Demikian itu, dapat dikatakan bahwa gejala lahirnya pergerakan nasional telah
mulai nampak, khususnya di Jawa Tengah.

Pergerakan nasional Jawa Tengah dalam hubungan ini tidak bisa terlepas
dari peranan R.M.A.A. Hadiningrat, Bupati Demak, dan R.A. Kartini, seorang putri
dari Bupati Jepara. Kedua tokoh ini dianggap sebagai perintis bangunnya kaum
terpelajar bangsa Indonesia. Pemikiran kedua ini yang maju dan memiliki
pengaruh telah membawa perubahan bagi lahirnya pergerakan nasional di Jawa
Tengah, khususnya.

R.M.A.A. Hadiningrat, Bupati Demak pada akhir abad ke-19 adalah seorang
bupati yang telah berpikir maju dan memiliki pengaruh yang besar di antara
bupati di Indonesia pada akhir abad ke-19. Ia sering dimintai pendapatnya oleh
pemerintah Hindia-Belanda. Pada tahun 1893 pemerintah menunjuk R.M.A.A.
Hadiningrat untuk mengadakan penyelidikan sebab terjadinya kemunduran
wibawa bupati di mata kalangan rakyat. Selanjutnya memberikan saran untuk
mengatasi masalah tersebut.

Pada tahun 1899, R.M.A.A. Hadiningrat menerbitkan hasil laporan penyelidikan


mengenai sebab kemunduran wibawa bupati di mata rakyat. Menurutnya,
kesalahan terletak karena kurangnya kesempatan pendidikan bagi orang Jawa.
Para bupati yang tidak berpendidikan Barat tidak diperhatikan oleh penguasa
Belanda, sehingga menyebabkan kehilangan wibawa dan menunjukan sikap
rendah diri. Hadiningrat menganjurkan agar di masa depan diberi kesempatan
pendidikan sekolah yang lebih tinggi, kepada calon bupati. Dengan demikian ia
telah menekankan unsur yang baru di dalam pengangkatan pegawai
pamongpraja, ialah hak dan pendidikan bukan semata-mata keturunan dan
darah.

Faktor Pendukung dan Tokoh Gerakan Wanita di Jawa Tengah

Lahirnya pergerakan wanita di Indonesia, khususnya Jawa Tengah, tidak


terlepas dari putri Bupati Jepara, yaitu R.A. Kartini (21 April-17 September 1904).
Kartini dilahirkan pada tanggal 21 April 1879 sebagai keturunan kelima dari
Raden Mas Adipati Ario Sosroningrat, sebagai Bupati Jepara yang memerintah
1880-1905. Kartini lahir ketika ayahnya menjabat sebagai Wedana di Mayong,
Kabupaten Jepara. Kartini mengalami pendidikan sampai tamat ELS
(Europeesche Lagere School) di Jepara tetapi tidak berhasil melanjutkan
pelajarannya ke HBS (Hoogere Burger School) Semarang, karena tidak diizinkan
oleh ayahnya. Pada waktu itu Kartini sudah berumur 12 tahun yang dianggap
Remaja Putri, usia di mana adat harus mulai dipingit.
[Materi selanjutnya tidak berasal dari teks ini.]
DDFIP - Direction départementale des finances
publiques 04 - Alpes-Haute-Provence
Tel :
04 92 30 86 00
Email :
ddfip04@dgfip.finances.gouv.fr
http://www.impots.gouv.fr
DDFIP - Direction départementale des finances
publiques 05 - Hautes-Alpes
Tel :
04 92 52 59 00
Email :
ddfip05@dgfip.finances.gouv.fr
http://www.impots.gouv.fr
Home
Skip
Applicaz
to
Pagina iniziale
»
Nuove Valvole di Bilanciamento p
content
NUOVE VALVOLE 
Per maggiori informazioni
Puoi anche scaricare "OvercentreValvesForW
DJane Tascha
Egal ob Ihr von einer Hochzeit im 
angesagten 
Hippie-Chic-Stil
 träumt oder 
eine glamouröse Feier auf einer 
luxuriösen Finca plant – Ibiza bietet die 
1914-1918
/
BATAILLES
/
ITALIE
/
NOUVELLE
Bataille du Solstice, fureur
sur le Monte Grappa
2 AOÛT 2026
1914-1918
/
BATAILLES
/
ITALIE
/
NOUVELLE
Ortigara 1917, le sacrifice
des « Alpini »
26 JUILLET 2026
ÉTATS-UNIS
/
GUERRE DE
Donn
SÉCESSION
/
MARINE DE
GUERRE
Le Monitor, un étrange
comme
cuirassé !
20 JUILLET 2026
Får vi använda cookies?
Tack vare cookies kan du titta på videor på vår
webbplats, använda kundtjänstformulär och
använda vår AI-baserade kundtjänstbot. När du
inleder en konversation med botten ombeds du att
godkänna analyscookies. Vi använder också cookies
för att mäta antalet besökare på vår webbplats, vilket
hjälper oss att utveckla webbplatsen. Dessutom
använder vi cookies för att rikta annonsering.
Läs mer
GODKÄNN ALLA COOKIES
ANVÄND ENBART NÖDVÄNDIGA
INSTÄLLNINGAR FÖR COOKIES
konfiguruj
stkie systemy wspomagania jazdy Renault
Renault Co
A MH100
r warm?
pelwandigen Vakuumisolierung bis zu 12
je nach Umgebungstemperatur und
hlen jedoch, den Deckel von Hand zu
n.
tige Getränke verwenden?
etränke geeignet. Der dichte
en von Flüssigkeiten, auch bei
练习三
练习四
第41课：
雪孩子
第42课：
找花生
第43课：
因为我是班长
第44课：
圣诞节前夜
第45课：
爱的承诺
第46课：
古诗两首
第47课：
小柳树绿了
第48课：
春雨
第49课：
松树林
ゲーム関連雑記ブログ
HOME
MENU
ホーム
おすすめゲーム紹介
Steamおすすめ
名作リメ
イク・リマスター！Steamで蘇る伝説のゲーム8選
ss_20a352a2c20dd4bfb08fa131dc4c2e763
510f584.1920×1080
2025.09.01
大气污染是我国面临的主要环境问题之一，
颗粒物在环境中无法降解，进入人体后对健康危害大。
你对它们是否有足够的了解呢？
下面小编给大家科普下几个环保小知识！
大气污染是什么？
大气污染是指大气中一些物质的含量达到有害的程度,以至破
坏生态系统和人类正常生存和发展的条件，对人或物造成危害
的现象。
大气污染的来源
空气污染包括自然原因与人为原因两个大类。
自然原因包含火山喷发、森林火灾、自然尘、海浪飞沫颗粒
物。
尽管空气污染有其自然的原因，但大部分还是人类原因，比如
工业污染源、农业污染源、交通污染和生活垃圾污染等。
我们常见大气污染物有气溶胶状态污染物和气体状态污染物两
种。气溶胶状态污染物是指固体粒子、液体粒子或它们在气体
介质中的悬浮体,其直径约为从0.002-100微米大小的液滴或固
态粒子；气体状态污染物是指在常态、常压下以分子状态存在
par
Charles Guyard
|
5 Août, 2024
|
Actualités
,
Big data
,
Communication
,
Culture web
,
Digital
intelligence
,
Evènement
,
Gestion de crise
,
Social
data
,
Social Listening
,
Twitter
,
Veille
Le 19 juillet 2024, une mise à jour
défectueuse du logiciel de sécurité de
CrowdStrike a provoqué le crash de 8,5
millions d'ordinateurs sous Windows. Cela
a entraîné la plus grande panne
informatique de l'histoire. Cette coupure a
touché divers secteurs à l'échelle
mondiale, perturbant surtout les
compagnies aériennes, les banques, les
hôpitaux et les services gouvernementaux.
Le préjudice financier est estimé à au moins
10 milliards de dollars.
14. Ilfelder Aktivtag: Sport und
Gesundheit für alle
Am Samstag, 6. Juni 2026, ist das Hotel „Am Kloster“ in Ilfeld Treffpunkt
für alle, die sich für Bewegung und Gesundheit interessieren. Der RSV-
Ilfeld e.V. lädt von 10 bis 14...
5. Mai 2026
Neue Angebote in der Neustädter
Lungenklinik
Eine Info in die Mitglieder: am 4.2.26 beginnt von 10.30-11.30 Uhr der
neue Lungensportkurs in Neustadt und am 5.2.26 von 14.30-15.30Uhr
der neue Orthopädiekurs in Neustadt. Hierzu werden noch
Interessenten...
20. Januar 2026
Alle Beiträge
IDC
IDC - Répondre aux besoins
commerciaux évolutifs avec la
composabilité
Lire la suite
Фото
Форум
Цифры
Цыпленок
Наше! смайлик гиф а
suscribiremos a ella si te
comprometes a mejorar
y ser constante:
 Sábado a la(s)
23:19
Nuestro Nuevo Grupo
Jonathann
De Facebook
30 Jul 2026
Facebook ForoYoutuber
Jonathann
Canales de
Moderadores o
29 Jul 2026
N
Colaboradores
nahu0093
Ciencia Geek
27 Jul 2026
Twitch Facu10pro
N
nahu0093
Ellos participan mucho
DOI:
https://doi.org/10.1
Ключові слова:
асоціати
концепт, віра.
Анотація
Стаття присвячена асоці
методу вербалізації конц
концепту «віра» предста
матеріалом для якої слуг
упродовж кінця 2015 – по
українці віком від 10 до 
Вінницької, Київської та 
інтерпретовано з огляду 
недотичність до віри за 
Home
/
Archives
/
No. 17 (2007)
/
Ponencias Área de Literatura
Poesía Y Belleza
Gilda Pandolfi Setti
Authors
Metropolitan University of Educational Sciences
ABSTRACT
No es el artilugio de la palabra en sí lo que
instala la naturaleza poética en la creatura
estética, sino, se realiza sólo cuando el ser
Semangat nasionalisme yang dimiliki oleh R. A. Kartini mulai muncul sejak


beliau masih remaja dan semakin tak gentar ketika beliau sering mengirim surat
dengan teman-teman yang berada di luar negri. Didalam surat-surat tersebut, R.
A. Kartini mencurahkan segala cita-cita dan gagasannya. Seperti surat yang
ditujukan kepada Nyonya Abendanon pada tanggal 25 Agustus 1903. Didalam
surat tersebut, beliau menuliskan bahwa gagasan beliau didukung oleh keluarga
dan masyarakat disana. Terkadang beliau lupa untuk memikirkan masa depan
beliau sendiri, karena beliau terlalu memikirkan bagaimana nasib masyarakat di
luar sana. Dahulu, beliau berangan-angan bahwa suatu saat nanti, beliau akan
menjadi seorang kakak atau seorang ibu bagi orang-orang diluar sana. Akan
tetapi, hal itu membuat hati beliau senang.

Selama kehidupannya berada di sekolah, ia banyak mendapatkan teman


anak orang Belanda dan berkenalan dengan alam pikir serta pengetahuan Barat.
Kesan yang diperolehnya seiring bertambahnya usia dan buku yang dibaca, telah
menumbuhkan keyakinannya bahwa kedudukan kaum wanita sangat rendah.
Kartini bercita-cita ingin menjadi guru bagi anak para bupati. Putri bangsawan
wajib membimbing dan memimpin kaum wanita untuk mencapai kemajuan.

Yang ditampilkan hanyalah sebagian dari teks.